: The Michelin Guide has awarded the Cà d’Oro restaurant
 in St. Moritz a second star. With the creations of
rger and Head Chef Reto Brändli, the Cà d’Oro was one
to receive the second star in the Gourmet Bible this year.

▸ **Your task**
What lines in the material above hold the word "star"? Pull them out.

▸ **Reply**
 in St. Moritz a second star. With the creations of
to receive the second star in the Gourmet Bible this year.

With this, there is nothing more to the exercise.